Keywords: Cirrhosis, gastric varices, TIPS, transvenous obliteration, upper GI bleeding

Main points

• Upper gastrointestinal bleeding due to gastric varices (GVs) is less common than esophageal varices but is associated with higher morbidity and mortality.

• Transvenous obliteration techniques are an important tool in the management of bleeding GVs with ever-evolving modifications.

• Understanding the complex anatomy of a variceal complex is of paramount importance to achieving both high technical and clinical success in treating GVs.

Upper gastrointestinal bleeding due to gastric varices (GV) in patients with portal hypertension resulting from cirrhosis occurs less frequently than esophageal varices (EVs) but is associated with higher morbidity and mortality rates. This is due to severe blood loss, which results from higher rates of rebleeding and bleeding onset at lower pressures than EV, which are often more difficult to control using traditional endoscopic techniques.1,2 As per the American Association for the Study of Liver Disease (AASLD), the initial management of choice remains endoscopic management, with endovascular treatment reserved for refractory cases.3 The endovascular treatment options for GVs are mainly transjugular intrahepatic portosystemic shunt (TIPS) and transcatheter obliteration of the GVs.

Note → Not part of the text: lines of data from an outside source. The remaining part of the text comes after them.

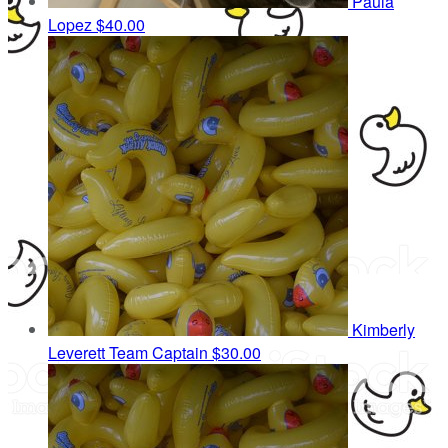
Paula
Lopez
$40.00
Kimberly
Leverett
Team Captain
$30.00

The TIPS method helps decrease portal pressures by directing blood away from the liver, which decompresses and controls variceal bleeding. However, diverting blood away from the liver (hepatofugal flow) can result in worsening of hepatic encephalopathy (HE) and liver failure, particularly in patients with low hepatic reserve [model for end-stage liver disease (MELD) score >17-20].4,5 Moreover, GV bleeding occurs at lower pressures than EV, and as Tripathi et al.6 demonstrated, in patients with pre-TIPS portal pressure gradients of ≤12 mmHg, further reduction in pressure gradients after performing TIPS does not alter the risk of rebleeding from GVs.

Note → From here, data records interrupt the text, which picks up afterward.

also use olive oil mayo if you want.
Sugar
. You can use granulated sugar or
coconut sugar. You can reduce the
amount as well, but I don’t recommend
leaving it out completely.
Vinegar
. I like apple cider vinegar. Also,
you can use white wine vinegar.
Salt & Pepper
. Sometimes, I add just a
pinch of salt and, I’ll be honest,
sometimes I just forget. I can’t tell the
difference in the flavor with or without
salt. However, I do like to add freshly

Transcatheter techniques for the obliteration of GVs present endovascular alternatives/adjuncts to TIPS. When transvenous obliteration is carried out via the systemic veins, it is known as retrograde transvenous obliteration (RTO). The term RTO is a collective term that incorporates balloon-occluded retrograde transvenous obliteration (BRTO), plug-assisted retrograde transvenous obliteration (PARTO), and coil-assisted retrograde transvenous obliteration (CARTO). When transvenous obliteration is carried out via the portal vein, it is known as antegrade transvenous obliteration (ATO). If antegrade obliteration is performed via balloon-occlusion, vascular plug, or coils, then it is known as balloon-occluded antegrade transvenous obliteration BATO, PATO, or CATO, respectively. The two most common subtypes of ATO procedures include percutaneous transhepatic obliteration (PTO) and trans-TIPS obliteration (Table 1). In this review, the focus is on different transvenous obliteration techniques for the management of GVs, the controversies over which technique is superior, and the geographic preferences of one technique over the other.

Relevant anatomy

Generally, GVs are classified using Sarin’s classification,2 an endoscopic classification taking into account the location of the GVs and their relationship to EVs. Gastroesophageal varices type 1 (GOV1) are EVs that extend below the cardia into the lesser curvature. These are the most common type, accounting for 75% of cases. GOV2 are EVs that extend into the fundus and are associated with the second highest risk of bleeding after type 1 isolated gastric varices (IGV1), which are present in the fundus only and are associated with the highest risk of bleeding. IGV2s are present in the remaining portions of the stomach (body, antrum, pylorus) and are the least common type of varices in patients with cirrhosis. The risk of bleeding is higher in the presence of a large size, red spots on endoscopy, high-risk locations (as described above), and severe liver dysfunction (higher Child–Pugh grade).7 Overall, IGV1 and GOV2 are the main types of GVs that are amenable to RTO procedures.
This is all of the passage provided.